Representative Kevin Corbin weighed in on the decision late Wednesday.

“I strongly oppose this decision and action,” Rep. Corbin said. “When you have a great service being provided that is serving your community, that service should not be discontinued. This was a decision made because of the lack of profitability of a service. Mission should see the larger picture of their profitability of serving the entire community and not singling out this sector for exclusion.”

Residents who had experienced complicated pregnancies spoke to how devastating a more than 30-minute drive could be for a mother in labor and having the needed care close could often be the difference between life and death.

“With my first child in 2012 I went into the hospital and was quickly evaluated and diagnosed with a life threatening condition called HELLP,” said Aimee Holbrook. “Had I not been seen and diagnosed so quickly by the very knowledgeable staff my life and my son’s life could have been lost. These type conditions need to be addressed as  soon as possible. There isn’t always a warning they can come on very quickly. Therefore a drive 30 minutes or even an hour extra could be fatal. The doctors and nurses in the labor and delivery department were incredible and go over and above for their patients. I also delivered a son in 2015 and having been there before they knew my history were prepared for my delivery thankfully this one was HELLP free. To sum it up, minutes even seconds matter when it comes to labor and delivery.”

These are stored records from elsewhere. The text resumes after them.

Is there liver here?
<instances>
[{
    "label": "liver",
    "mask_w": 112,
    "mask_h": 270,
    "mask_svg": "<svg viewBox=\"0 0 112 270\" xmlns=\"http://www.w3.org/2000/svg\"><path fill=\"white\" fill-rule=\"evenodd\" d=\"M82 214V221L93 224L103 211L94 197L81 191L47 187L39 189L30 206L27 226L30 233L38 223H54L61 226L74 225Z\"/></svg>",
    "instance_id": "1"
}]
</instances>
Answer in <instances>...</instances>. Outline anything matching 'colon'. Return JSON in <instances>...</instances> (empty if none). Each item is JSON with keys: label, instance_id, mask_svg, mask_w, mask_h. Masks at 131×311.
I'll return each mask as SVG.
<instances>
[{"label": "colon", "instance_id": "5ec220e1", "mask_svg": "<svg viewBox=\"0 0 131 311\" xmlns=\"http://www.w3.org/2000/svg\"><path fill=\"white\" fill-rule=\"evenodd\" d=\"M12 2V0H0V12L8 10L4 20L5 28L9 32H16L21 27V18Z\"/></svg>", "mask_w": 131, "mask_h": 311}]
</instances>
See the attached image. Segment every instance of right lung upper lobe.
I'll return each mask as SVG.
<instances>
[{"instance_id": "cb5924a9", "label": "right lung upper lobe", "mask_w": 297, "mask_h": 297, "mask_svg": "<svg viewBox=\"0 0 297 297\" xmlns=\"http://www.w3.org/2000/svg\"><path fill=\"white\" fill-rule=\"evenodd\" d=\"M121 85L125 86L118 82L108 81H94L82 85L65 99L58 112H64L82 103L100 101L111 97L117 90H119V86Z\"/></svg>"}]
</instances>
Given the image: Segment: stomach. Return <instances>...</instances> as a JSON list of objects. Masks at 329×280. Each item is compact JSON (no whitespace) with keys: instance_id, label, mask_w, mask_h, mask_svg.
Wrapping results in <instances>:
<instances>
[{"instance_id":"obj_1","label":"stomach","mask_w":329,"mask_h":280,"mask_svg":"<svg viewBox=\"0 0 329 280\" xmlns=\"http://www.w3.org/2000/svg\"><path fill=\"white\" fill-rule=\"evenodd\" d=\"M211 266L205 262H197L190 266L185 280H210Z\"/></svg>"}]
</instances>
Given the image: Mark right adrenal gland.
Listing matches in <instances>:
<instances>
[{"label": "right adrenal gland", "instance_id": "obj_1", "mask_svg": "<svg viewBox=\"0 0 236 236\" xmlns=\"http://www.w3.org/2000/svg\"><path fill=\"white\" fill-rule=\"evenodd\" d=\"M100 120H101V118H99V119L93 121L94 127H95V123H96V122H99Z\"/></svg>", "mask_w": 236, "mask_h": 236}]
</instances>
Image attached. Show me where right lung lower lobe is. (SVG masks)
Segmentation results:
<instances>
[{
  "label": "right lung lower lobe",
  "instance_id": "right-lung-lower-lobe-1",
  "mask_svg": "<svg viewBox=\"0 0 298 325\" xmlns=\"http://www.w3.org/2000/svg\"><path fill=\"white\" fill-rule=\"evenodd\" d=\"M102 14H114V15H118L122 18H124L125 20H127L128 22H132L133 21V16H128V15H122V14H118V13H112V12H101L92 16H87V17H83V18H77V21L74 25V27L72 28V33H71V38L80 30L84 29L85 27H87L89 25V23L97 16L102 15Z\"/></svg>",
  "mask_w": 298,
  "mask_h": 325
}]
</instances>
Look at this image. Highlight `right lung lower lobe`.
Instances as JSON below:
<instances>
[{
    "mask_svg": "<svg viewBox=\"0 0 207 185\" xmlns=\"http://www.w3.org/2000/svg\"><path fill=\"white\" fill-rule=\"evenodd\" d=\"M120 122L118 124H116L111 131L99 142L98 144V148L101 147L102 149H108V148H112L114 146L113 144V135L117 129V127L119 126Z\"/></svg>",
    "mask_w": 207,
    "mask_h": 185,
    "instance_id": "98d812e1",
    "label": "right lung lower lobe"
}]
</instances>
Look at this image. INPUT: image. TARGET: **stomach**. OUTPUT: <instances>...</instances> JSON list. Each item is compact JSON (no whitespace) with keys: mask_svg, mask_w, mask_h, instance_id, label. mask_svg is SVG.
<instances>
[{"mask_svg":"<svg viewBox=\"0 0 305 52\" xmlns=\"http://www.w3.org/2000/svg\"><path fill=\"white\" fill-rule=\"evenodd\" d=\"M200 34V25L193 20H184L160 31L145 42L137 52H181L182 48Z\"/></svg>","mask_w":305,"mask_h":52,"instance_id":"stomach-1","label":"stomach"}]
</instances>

The trickle down impact of eliminating the services was another point local residents noted as being a reason to not change the current services.

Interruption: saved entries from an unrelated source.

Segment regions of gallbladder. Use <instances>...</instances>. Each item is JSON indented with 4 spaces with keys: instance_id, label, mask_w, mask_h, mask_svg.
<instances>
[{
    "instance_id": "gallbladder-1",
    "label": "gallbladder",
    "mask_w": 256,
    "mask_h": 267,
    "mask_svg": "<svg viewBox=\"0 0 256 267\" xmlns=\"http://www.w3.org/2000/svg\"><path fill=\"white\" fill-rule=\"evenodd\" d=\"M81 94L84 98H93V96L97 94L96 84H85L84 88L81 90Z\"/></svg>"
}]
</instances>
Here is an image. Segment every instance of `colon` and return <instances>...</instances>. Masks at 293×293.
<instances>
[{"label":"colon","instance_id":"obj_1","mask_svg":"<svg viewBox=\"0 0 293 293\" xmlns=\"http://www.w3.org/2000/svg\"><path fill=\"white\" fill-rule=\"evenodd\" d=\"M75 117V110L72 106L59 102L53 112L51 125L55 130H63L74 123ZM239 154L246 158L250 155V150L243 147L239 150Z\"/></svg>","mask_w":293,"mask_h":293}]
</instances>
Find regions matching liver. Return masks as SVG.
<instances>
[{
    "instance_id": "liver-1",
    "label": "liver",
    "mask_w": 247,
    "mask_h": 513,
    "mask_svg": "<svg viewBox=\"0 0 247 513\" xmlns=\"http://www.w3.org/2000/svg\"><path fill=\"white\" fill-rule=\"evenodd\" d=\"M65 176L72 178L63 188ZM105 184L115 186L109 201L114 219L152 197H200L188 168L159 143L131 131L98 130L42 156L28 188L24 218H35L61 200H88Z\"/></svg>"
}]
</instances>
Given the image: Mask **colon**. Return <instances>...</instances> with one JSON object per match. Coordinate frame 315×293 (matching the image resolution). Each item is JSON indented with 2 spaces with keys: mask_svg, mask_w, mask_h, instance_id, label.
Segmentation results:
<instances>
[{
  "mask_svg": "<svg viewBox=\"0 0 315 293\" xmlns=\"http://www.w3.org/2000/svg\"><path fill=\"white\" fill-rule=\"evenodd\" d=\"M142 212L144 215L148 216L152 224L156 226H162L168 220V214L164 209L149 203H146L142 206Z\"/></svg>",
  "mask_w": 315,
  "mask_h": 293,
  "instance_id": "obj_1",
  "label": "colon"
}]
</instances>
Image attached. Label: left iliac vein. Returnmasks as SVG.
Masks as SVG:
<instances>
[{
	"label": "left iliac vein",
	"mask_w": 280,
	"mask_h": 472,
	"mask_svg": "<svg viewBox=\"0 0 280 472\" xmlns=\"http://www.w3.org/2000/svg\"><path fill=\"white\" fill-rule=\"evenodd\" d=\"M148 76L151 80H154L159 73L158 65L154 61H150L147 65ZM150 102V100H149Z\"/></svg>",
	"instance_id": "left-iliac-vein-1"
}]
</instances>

“The decision made by Mission health systems to eliminate the mother and baby unit at Angel Medical Center is truly infuriating,” said Maddy Brown. “The devastation this will cause to our community can not be calculated. Not only will dozens of hard working people lose their jobs, their families will directly suffer. ER staff will be directly affected by the event, as well as patients of any medical emergency who arrive at the ER expecting care. Staff will now have to be responsible for all emergency OB situations that come through those doors, without any form of immediate support by the appropriate staff or equipment. In no way am I suggesting Angel ER staff is under par in their skills, I have worked hand in hand with dozens of nurses, CNAs and physicians in that ER who are skilled at their jobs. The ER staff is exactly that, an ER staff. They are not centrally trained on the care of high risk pregnancies, or even routine pregnancies that can go wrong in an instant. … What about the local 911 EMS services? Has mission health considered the burden that will place on them? After years of begging, a mission health transfer truck has now been placed in Macon County to assist in transports – just in time for mission health to indirectly advise them through their actions that ‘sorry, all women of child bearing age, paired with abdominal pain with the potential of pregnancy and or OB complications, will have to be transported to an appropriate facility considering we robbed yours.’ Nevermind the time it takes for the proper team to be gathered to transport a sick new born and mother – or even a healthy new born and mother who may need further evaluation. Absolutely appalling. Thank you Mission Health for negatively impacting our community in ways you never even considered.”